What the task asks - A faithful, word-for-word copy of the records is required, and it must contain no pictures.

Exercise data -
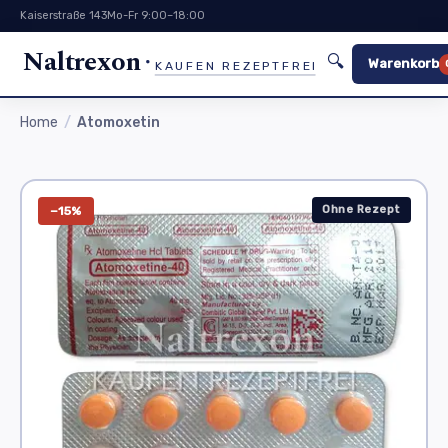
Kaiserstraße 143
Mo-Fr 9:00–18:00
Naltrexon
🔍
Warenkorb
KAUFEN REZEPTFREI
Home
Atomoxetin
Ohne Rezept
−15%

Task answer -
Kaiserstraße 143
Mo-Fr 9:00–18:00
Naltrexon
🔍
Warenkorb
KAUFEN REZEPTFREI
Home
Atomoxetin
Ohne Rezept
−15%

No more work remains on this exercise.